— Transcribed page contents —
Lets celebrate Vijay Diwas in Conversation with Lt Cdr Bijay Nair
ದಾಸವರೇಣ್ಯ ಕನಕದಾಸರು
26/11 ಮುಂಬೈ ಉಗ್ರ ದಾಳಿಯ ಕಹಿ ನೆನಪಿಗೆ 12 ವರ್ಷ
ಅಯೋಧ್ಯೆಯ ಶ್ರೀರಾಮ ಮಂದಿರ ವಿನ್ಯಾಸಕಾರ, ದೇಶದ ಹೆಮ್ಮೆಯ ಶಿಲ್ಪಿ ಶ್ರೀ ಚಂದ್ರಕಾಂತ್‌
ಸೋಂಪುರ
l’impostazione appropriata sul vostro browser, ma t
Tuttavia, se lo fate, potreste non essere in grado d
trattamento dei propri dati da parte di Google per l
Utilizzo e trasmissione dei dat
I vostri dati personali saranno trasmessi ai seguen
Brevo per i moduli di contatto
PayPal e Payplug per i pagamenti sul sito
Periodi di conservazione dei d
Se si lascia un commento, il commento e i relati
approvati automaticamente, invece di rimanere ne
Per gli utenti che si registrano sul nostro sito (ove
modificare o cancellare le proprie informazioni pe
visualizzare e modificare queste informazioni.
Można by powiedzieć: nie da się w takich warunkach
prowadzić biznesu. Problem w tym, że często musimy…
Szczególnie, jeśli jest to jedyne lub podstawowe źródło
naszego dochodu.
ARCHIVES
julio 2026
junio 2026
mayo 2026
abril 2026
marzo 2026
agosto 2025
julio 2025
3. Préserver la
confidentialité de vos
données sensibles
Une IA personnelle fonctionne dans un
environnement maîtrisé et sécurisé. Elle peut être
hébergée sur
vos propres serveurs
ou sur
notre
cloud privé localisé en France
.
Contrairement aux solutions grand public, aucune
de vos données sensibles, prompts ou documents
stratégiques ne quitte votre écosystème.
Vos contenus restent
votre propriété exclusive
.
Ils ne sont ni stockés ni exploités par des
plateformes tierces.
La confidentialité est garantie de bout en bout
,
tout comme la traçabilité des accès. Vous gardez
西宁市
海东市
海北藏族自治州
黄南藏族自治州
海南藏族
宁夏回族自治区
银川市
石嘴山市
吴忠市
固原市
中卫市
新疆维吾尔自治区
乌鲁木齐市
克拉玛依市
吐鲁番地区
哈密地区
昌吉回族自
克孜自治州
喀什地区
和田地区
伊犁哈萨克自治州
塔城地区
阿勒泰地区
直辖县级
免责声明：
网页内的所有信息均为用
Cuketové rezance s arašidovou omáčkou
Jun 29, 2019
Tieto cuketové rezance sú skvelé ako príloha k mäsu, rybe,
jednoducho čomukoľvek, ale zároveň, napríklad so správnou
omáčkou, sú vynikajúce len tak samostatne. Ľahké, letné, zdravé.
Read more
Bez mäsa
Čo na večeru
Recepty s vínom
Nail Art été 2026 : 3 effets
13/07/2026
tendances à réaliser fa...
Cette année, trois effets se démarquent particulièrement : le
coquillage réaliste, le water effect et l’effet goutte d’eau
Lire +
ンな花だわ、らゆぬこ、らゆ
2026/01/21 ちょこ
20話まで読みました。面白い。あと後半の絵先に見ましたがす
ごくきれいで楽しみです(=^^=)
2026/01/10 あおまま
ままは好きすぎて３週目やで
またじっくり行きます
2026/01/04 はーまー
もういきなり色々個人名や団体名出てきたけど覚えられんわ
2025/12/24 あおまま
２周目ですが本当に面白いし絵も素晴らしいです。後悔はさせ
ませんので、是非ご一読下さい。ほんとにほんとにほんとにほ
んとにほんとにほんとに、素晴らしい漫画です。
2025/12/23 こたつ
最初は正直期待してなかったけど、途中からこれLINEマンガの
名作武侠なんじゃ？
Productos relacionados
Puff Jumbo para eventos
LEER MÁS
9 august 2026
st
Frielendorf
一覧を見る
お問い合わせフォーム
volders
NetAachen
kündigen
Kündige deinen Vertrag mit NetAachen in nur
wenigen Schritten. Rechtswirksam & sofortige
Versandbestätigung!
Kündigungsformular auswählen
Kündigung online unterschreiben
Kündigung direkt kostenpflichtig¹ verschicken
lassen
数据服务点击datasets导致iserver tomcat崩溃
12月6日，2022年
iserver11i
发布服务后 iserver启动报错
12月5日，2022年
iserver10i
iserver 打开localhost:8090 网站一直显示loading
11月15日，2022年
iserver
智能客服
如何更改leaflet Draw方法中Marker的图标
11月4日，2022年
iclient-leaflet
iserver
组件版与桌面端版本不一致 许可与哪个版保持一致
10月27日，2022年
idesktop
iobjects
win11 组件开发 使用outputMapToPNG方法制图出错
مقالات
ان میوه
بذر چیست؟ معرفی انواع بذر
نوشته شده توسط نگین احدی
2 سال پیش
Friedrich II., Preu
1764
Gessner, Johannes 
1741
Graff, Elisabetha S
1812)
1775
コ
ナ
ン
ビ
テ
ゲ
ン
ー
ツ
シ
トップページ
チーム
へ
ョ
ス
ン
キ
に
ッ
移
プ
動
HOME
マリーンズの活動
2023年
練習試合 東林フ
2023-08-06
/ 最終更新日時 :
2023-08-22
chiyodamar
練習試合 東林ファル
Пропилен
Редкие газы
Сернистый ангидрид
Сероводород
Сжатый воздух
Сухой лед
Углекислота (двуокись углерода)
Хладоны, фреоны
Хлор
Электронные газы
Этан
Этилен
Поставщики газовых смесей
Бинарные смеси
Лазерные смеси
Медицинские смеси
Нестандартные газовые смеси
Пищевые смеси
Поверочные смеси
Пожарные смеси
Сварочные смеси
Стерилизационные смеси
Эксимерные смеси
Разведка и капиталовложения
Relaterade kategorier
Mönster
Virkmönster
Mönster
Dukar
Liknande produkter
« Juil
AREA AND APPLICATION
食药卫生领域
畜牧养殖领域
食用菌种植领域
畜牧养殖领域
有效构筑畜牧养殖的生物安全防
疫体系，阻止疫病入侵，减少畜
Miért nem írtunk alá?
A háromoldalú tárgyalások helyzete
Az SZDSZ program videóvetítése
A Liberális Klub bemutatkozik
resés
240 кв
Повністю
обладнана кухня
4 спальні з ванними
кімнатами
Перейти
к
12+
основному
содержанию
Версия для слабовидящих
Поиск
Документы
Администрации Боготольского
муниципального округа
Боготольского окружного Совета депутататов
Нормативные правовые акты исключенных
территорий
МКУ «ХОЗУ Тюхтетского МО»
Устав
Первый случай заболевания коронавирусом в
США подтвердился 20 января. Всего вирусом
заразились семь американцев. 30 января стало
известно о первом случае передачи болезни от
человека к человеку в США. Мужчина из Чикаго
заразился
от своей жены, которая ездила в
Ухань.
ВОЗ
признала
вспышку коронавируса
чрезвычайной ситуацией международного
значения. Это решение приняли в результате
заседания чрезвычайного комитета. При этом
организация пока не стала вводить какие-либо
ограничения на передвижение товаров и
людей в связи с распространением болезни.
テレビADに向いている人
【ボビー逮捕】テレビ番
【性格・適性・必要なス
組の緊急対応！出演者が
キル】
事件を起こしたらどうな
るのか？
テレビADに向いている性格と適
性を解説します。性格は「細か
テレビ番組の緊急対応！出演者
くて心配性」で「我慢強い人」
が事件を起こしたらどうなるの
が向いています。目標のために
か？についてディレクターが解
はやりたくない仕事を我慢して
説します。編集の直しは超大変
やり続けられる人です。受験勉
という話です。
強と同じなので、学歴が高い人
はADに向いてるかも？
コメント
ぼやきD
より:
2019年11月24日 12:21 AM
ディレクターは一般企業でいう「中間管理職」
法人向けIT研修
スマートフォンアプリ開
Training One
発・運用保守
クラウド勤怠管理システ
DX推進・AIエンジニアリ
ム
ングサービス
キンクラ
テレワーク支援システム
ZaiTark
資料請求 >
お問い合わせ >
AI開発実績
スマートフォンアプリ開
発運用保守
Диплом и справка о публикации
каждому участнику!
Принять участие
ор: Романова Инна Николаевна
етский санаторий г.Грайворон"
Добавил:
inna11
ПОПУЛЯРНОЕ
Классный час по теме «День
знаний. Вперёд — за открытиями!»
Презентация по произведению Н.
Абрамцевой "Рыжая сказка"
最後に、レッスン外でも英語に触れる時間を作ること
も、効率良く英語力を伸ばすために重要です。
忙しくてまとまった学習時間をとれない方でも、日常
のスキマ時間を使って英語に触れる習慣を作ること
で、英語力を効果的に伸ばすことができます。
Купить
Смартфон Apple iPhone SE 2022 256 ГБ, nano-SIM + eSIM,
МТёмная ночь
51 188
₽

— EXERCISE OBJECTIVE —
Reprint exactly the lines above that start at the one with "муниципального округа" and end at the one with "вспышку коронавируса", keeping both and adding none.

— RESPONSE AREA —
муниципального округа
Боготольского окружного Совета депутататов
Нормативные правовые акты исключенных
территорий
МКУ «ХОЗУ Тюхтетского МО»
Устав
Первый случай заболевания коронавирусом в
США подтвердился 20 января. Всего вирусом
заразились семь американцев. 30 января стало
известно о первом случае передачи болезни от
человека к человеку в США. Мужчина из Чикаго
заразился
от своей жены, которая ездила в
Ухань.
ВОЗ
признала
вспышку коронавируса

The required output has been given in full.